While the nature of the grand jury may provide more flexibility in its operation, a criminal jury trial is simply too important to be the subject of an experiment. It is not a laboratory, but a solemn constitutional exercise that determines the future of each defendant. The considerations discussed in this article have the capacity to affect each case demonstrably, and in many respects their difficulty and complexity can compound their conflict with a defendant’s concurrent right to a speedy trial.
In addition, general deterrence is a concept that courts apply at sentencing to set an example for others to influence future behavior. Here, that principle is pertinent as well, as the conduct of the courts sets an example for those citizens summoned to participate. During this ongoing public health crisis, exceptions to the rules for addressing it will be rationalized throughout society, to the detriment of all. Thus, the courts need to adopt and enforce the rules of conduct in these exceptional times to mitigate the impact of the pandemic’s spread and preserve the capacity of the public health system to handle it adequately.

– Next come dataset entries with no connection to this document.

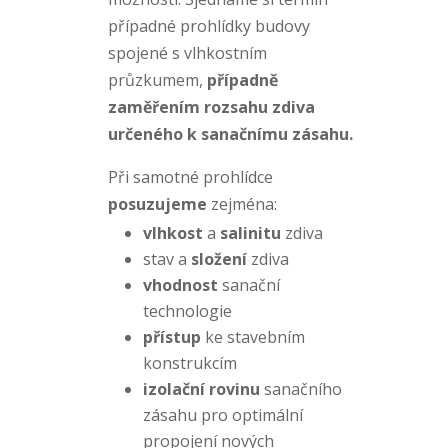
případné prohlídky budovy
spojené s vlhkostním
průzkumem,
případně
zaměřením rozsahu zdiva
určeného k sanačnímu zásahu.
Při samotné prohlídce
posuzujeme
zejména:
vlhkost
a
salinitu
zdiva
stav a
složení
zdiva
vhodnost
sanační
technologie
přístup
ke stavebním
konstrukcím
izolační rovinu
sanačního
zásahu pro optimální
propojení nových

As the US struggles with the catastrophic effects of hasty and counterproductive reopenings, imprudent resumption of jury trials can not only have disastrous immediate health consequences, but can also retard the ultimate return to that and other activities by interrupting reopenings indefinitely and undermining public confidence and willingness to participate.
In fiction, Twelve Angry Men produced a just not-guilty verdict. However, today, in the shadow of the COVID-19 pandemic, 12 worried jurors might not augur the same result, and we must be vigilant to maintain the integrity of criminal jury trials and the grand jury. In resuming criminal jury trials—perhaps the criminal justice system’s most essential element, and most emblematic of a fair, just, and impartial process that reflects the will of the people—its participants, including courts, lawyers, and litigants, must proceed with the care necessary not only to protect the health of jurors, lawyers, witnesses, and court staff and personnel, but also to preserve and vindicate each defendant’s right to a jury that represents a fair cross-section of the community, and that can serve and deliberate without the overwhelming distraction of COVID-19 compromising its service.